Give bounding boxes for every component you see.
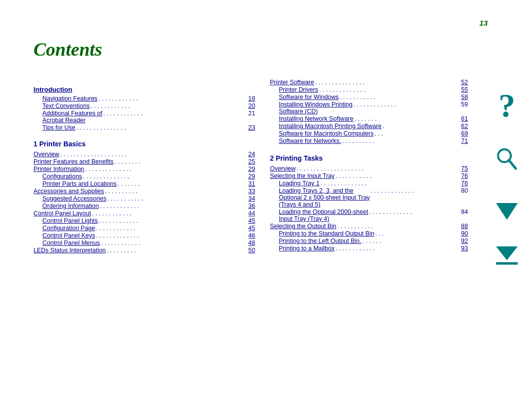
section-header-printer-basics[interactable]: 1 Printer Basics: [33, 140, 255, 148]
toc-link[interactable]: Loading the Optional 2000-sheetInput Tra…: [279, 208, 368, 222]
list-item[interactable]: Tips for Use . . . . . . . . . . . . . .…: [33, 124, 255, 131]
search-icon[interactable]: [496, 147, 518, 173]
toc-link[interactable]: Control Panel Menus: [42, 240, 100, 246]
section-header-introduction[interactable]: Introduction: [33, 86, 255, 93]
page-number: 13: [479, 19, 488, 27]
list-item[interactable]: Printer Parts and Locations . . . . . . …: [33, 180, 255, 187]
toc-link[interactable]: Installing Network Software: [279, 115, 353, 122]
toc-link[interactable]: Selecting the Input Tray: [270, 172, 334, 179]
section-introduction: Introduction Navigation Features . . . .…: [33, 86, 255, 131]
list-item[interactable]: Control Panel Keys . . . . . . . . . . .…: [33, 232, 255, 239]
toc-link[interactable]: Loading Trays 2, 3, and theOptional 2 x …: [279, 187, 370, 208]
list-item[interactable]: Software for Windows . . . . . . . . . .…: [270, 94, 468, 101]
toc-link[interactable]: Configurations: [42, 173, 82, 180]
list-item[interactable]: Accessories and Supplies . . . . . . . .…: [33, 188, 255, 195]
list-item[interactable]: Additional Features ofAcrobat Reader . .…: [33, 110, 255, 124]
toc-link[interactable]: Navigation Features: [42, 95, 98, 102]
section-header-printing-tasks[interactable]: 2 Printing Tasks: [270, 154, 468, 162]
sidebar-icons: ?: [496, 84, 518, 268]
list-item[interactable]: Ordering Information . . . . . . . . . .…: [33, 203, 255, 209]
toc-link[interactable]: Printer Information: [33, 166, 84, 172]
list-item[interactable]: Printer Information . . . . . . . . . . …: [33, 166, 255, 172]
list-item[interactable]: Selecting the Input Tray . . . . . . . .…: [270, 172, 468, 179]
toc-link[interactable]: Ordering Information: [42, 203, 99, 209]
svg-marker-2: [496, 203, 518, 220]
list-item[interactable]: Installing Network Software . . . . . . …: [270, 115, 468, 122]
list-item[interactable]: Printing to the Left Output Bin. . . . .…: [270, 238, 468, 244]
list-item[interactable]: Installing Macintosh Printing Software .…: [270, 123, 468, 130]
toc-link[interactable]: Printing to the Standard Output Bin: [279, 230, 374, 237]
page-title: Contents: [33, 38, 102, 60]
toc-link[interactable]: Tips for Use: [42, 124, 75, 131]
section-printer-software: Printer Software . . . . . . . . . . . .…: [270, 79, 468, 144]
list-item[interactable]: Configuration Page . . . . . . . . . . .…: [33, 225, 255, 232]
list-item[interactable]: Printer Features and Benefits . . . . . …: [33, 158, 255, 165]
toc-link[interactable]: Software for Macintosh Computers: [279, 130, 373, 137]
list-item[interactable]: Printer Drivers . . . . . . . . . . . . …: [270, 86, 468, 93]
toc-link[interactable]: Additional Features ofAcrobat Reader: [42, 110, 102, 124]
svg-line-1: [509, 160, 516, 169]
toc-link[interactable]: Printing to a Mailbox: [279, 245, 334, 252]
list-item[interactable]: Navigation Features . . . . . . . . . . …: [33, 95, 255, 102]
toc-link[interactable]: Printing to the Left Output Bin.: [279, 238, 361, 244]
section-printing-tasks: 2 Printing Tasks Overview . . . . . . . …: [270, 154, 468, 252]
list-item[interactable]: Software for Networks. . . . . . . . . .…: [270, 137, 468, 144]
left-column: Introduction Navigation Features . . . .…: [33, 79, 255, 254]
toc-link[interactable]: Printer Drivers: [279, 86, 318, 93]
list-item[interactable]: LEDs Status Interpretation . . . . . . .…: [33, 247, 255, 254]
section-printer-basics: 1 Printer Basics Overview . . . . . . . …: [33, 140, 255, 254]
list-item[interactable]: Configurations . . . . . . . . . . . . .…: [33, 173, 255, 180]
toc-link[interactable]: Suggested Accessories: [42, 195, 106, 202]
svg-rect-4: [496, 262, 518, 265]
list-item[interactable]: Printing to the Standard Output Bin . . …: [270, 230, 468, 237]
right-column: Printer Software . . . . . . . . . . . .…: [255, 79, 468, 254]
toc-link[interactable]: Installing Macintosh Printing Software: [279, 123, 381, 130]
toc-link[interactable]: Selecting the Output Bin: [270, 223, 336, 230]
list-item[interactable]: Overview . . . . . . . . . . . . . . . .…: [33, 151, 255, 158]
toc-link[interactable]: LEDs Status Interpretation: [33, 247, 106, 254]
svg-marker-3: [496, 246, 518, 260]
list-item[interactable]: Printing to a Mailbox . . . . . . . . . …: [270, 245, 468, 252]
toc-link[interactable]: Control Panel Layout: [33, 210, 91, 217]
toc-link[interactable]: Printer Software: [270, 79, 314, 86]
list-item[interactable]: Suggested Accessories . . . . . . . . . …: [33, 195, 255, 202]
toc-link[interactable]: Control Panel Lights: [42, 217, 98, 224]
toc-link[interactable]: Installing Windows PrintingSoftware (CD): [279, 101, 352, 115]
list-item[interactable]: Software for Macintosh Computers . . . 6…: [270, 130, 468, 137]
toc-link[interactable]: Printer Features and Benefits: [33, 158, 114, 165]
help-icon[interactable]: ?: [499, 89, 515, 122]
toc-link[interactable]: Printer Parts and Locations: [42, 180, 117, 187]
list-item[interactable]: Text Conventions . . . . . . . . . . . .…: [33, 103, 255, 109]
toc-link[interactable]: Loading Tray 1: [279, 180, 320, 187]
list-item[interactable]: Installing Windows PrintingSoftware (CD)…: [270, 101, 468, 115]
list-item[interactable]: Printer Software . . . . . . . . . . . .…: [270, 79, 468, 86]
toc-link[interactable]: Overview: [33, 151, 59, 158]
toc-link[interactable]: Accessories and Supplies: [33, 188, 104, 195]
list-item[interactable]: Control Panel Lights . . . . . . . . . .…: [33, 217, 255, 224]
list-item[interactable]: Loading the Optional 2000-sheetInput Tra…: [270, 208, 468, 222]
list-item[interactable]: Loading Trays 2, 3, and theOptional 2 x …: [270, 187, 468, 208]
list-item[interactable]: Overview . . . . . . . . . . . . . . . .…: [270, 165, 468, 172]
toc-link[interactable]: Software for Networks.: [279, 137, 341, 144]
main-content: Introduction Navigation Features . . . .…: [33, 79, 468, 254]
list-item[interactable]: Control Panel Menus . . . . . . . . . . …: [33, 240, 255, 246]
arrow-down-icon[interactable]: [496, 203, 518, 222]
arrow-down-line-icon[interactable]: [496, 246, 518, 268]
list-item[interactable]: Control Panel Layout . . . . . . . . . .…: [33, 210, 255, 217]
toc-link[interactable]: Configuration Page: [42, 225, 95, 232]
list-item[interactable]: Loading Tray 1 . . . . . . . . . . . . .…: [270, 180, 468, 187]
toc-link[interactable]: Control Panel Keys: [42, 232, 95, 239]
toc-link[interactable]: Overview: [270, 165, 296, 172]
toc-link[interactable]: Text Conventions: [42, 103, 90, 109]
toc-link[interactable]: Software for Windows: [279, 94, 339, 101]
list-item[interactable]: Selecting the Output Bin . . . . . . . .…: [270, 223, 468, 230]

» **Task details**
Everything in the records above should be printed again exactly, except the pictures.

» **Response**
Give bounding boxes for every component you see.
section-header-printer-basics[interactable]: 1 Printer Basics: [33, 140, 255, 148]
toc-link[interactable]: Loading the Optional 2000-sheetInput Tra…: [279, 208, 368, 222]
list-item[interactable]: Tips for Use . . . . . . . . . . . . . .…: [33, 124, 255, 131]
search-icon[interactable]: [496, 147, 518, 173]
toc-link[interactable]: Control Panel Menus: [42, 240, 100, 246]
section-header-introduction[interactable]: Introduction: [33, 86, 255, 93]
page-number: 13: [479, 19, 488, 27]
list-item[interactable]: Printer Parts and Locations . . . . . . …: [33, 180, 255, 187]
toc-link[interactable]: Installing Network Software: [279, 115, 353, 122]
toc-link[interactable]: Selecting the Input Tray: [270, 172, 334, 179]
section-introduction: Introduction Navigation Features . . . .…: [33, 86, 255, 131]
list-item[interactable]: Control Panel Keys . . . . . . . . . . .…: [33, 232, 255, 239]
toc-link[interactable]: Loading Trays 2, 3, and theOptional 2 x …: [279, 187, 370, 208]
list-item[interactable]: Software for Windows . . . . . . . . . .…: [270, 94, 468, 101]
toc-link[interactable]: Configurations: [42, 173, 82, 180]
list-item[interactable]: Accessories and Supplies . . . . . . . .…: [33, 188, 255, 195]
list-item[interactable]: Additional Features ofAcrobat Reader . .…: [33, 110, 255, 124]
toc-link[interactable]: Navigation Features: [42, 95, 98, 102]
section-header-printing-tasks[interactable]: 2 Printing Tasks: [270, 154, 468, 162]
sidebar-icons: ?: [496, 84, 518, 268]
list-item[interactable]: Ordering Information . . . . . . . . . .…: [33, 203, 255, 209]
toc-link[interactable]: Printer Information: [33, 166, 84, 172]
list-item[interactable]: Printer Information . . . . . . . . . . …: [33, 166, 255, 172]
list-item[interactable]: Selecting the Input Tray . . . . . . . .…: [270, 172, 468, 179]
toc-link[interactable]: Ordering Information: [42, 203, 99, 209]
svg-marker-2: [496, 203, 518, 220]
list-item[interactable]: Installing Network Software . . . . . . …: [270, 115, 468, 122]
list-item[interactable]: Printing to the Left Output Bin. . . . .…: [270, 238, 468, 244]
list-item[interactable]: Installing Macintosh Printing Software .…: [270, 123, 468, 130]
toc-link[interactable]: Printing to the Standard Output Bin: [279, 230, 374, 237]
page-title: Contents: [33, 38, 102, 60]
toc-link[interactable]: Tips for Use: [42, 124, 75, 131]
section-printer-software: Printer Software . . . . . . . . . . . .…: [270, 79, 468, 144]
list-item[interactable]: Configuration Page . . . . . . . . . . .…: [33, 225, 255, 232]
list-item[interactable]: Printer Features and Benefits . . . . . …: [33, 158, 255, 165]
toc-link[interactable]: Software for Macintosh Computers: [279, 130, 373, 137]
list-item[interactable]: Printer Drivers . . . . . . . . . . . . …: [270, 86, 468, 93]
toc-link[interactable]: Additional Features ofAcrobat Reader: [42, 110, 102, 124]
svg-line-1: [509, 160, 516, 169]
toc-link[interactable]: Printing to a Mailbox: [279, 245, 334, 252]
list-item[interactable]: Navigation Features . . . . . . . . . . …: [33, 95, 255, 102]
toc-link[interactable]: Printing to the Left Output Bin.: [279, 238, 361, 244]
section-printing-tasks: 2 Printing Tasks Overview . . . . . . . …: [270, 154, 468, 252]
list-item[interactable]: Software for Networks. . . . . . . . . .…: [270, 137, 468, 144]
left-column: Introduction Navigation Features . . . .…: [33, 79, 255, 254]
toc-link[interactable]: Printer Drivers: [279, 86, 318, 93]
list-item[interactable]: LEDs Status Interpretation . . . . . . .…: [33, 247, 255, 254]
section-printer-basics: 1 Printer Basics Overview . . . . . . . …: [33, 140, 255, 254]
list-item[interactable]: Configurations . . . . . . . . . . . . .…: [33, 173, 255, 180]
toc-link[interactable]: Suggested Accessories: [42, 195, 106, 202]
svg-rect-4: [496, 262, 518, 265]
list-item[interactable]: Printing to the Standard Output Bin . . …: [270, 230, 468, 237]
right-column: Printer Software . . . . . . . . . . . .…: [255, 79, 468, 254]
toc-link[interactable]: Installing Macintosh Printing Software: [279, 123, 381, 130]
toc-link[interactable]: Selecting the Output Bin: [270, 223, 336, 230]
list-item[interactable]: Overview . . . . . . . . . . . . . . . .…: [33, 151, 255, 158]
toc-link[interactable]: LEDs Status Interpretation: [33, 247, 106, 254]
svg-marker-3: [496, 246, 518, 260]
list-item[interactable]: Printing to a Mailbox . . . . . . . . . …: [270, 245, 468, 252]
toc-link[interactable]: Control Panel Layout: [33, 210, 91, 217]
toc-link[interactable]: Printer Software: [270, 79, 314, 86]
list-item[interactable]: Suggested Accessories . . . . . . . . . …: [33, 195, 255, 202]
toc-link[interactable]: Control Panel Lights: [42, 217, 98, 224]
toc-link[interactable]: Installing Windows PrintingSoftware (CD): [279, 101, 352, 115]
list-item[interactable]: Software for Macintosh Computers . . . 6…: [270, 130, 468, 137]
toc-link[interactable]: Printer Features and Benefits: [33, 158, 114, 165]
help-icon[interactable]: ?: [499, 89, 515, 122]
toc-link[interactable]: Printer Parts and Locations: [42, 180, 117, 187]
list-item[interactable]: Text Conventions . . . . . . . . . . . .…: [33, 103, 255, 109]
toc-link[interactable]: Loading Tray 1: [279, 180, 320, 187]
list-item[interactable]: Installing Windows PrintingSoftware (CD)…: [270, 101, 468, 115]
list-item[interactable]: Printer Software . . . . . . . . . . . .…: [270, 79, 468, 86]
toc-link[interactable]: Overview: [33, 151, 59, 158]
toc-link[interactable]: Accessories and Supplies: [33, 188, 104, 195]
list-item[interactable]: Control Panel Lights . . . . . . . . . .…: [33, 217, 255, 224]
list-item[interactable]: Loading the Optional 2000-sheetInput Tra…: [270, 208, 468, 222]
list-item[interactable]: Loading Trays 2, 3, and theOptional 2 x …: [270, 187, 468, 208]
list-item[interactable]: Overview . . . . . . . . . . . . . . . .…: [270, 165, 468, 172]
toc-link[interactable]: Software for Networks.: [279, 137, 341, 144]
main-content: Introduction Navigation Features . . . .…: [33, 79, 468, 254]
list-item[interactable]: Control Panel Menus . . . . . . . . . . …: [33, 240, 255, 246]
arrow-down-icon[interactable]: [496, 203, 518, 222]
arrow-down-line-icon[interactable]: [496, 246, 518, 268]
list-item[interactable]: Control Panel Layout . . . . . . . . . .…: [33, 210, 255, 217]
toc-link[interactable]: Configuration Page: [42, 225, 95, 232]
list-item[interactable]: Loading Tray 1 . . . . . . . . . . . . .…: [270, 180, 468, 187]
toc-link[interactable]: Control Panel Keys: [42, 232, 95, 239]
toc-link[interactable]: Overview: [270, 165, 296, 172]
toc-link[interactable]: Text Conventions: [42, 103, 90, 109]
toc-link[interactable]: Software for Windows: [279, 94, 339, 101]
list-item[interactable]: Selecting the Output Bin . . . . . . . .…: [270, 223, 468, 230]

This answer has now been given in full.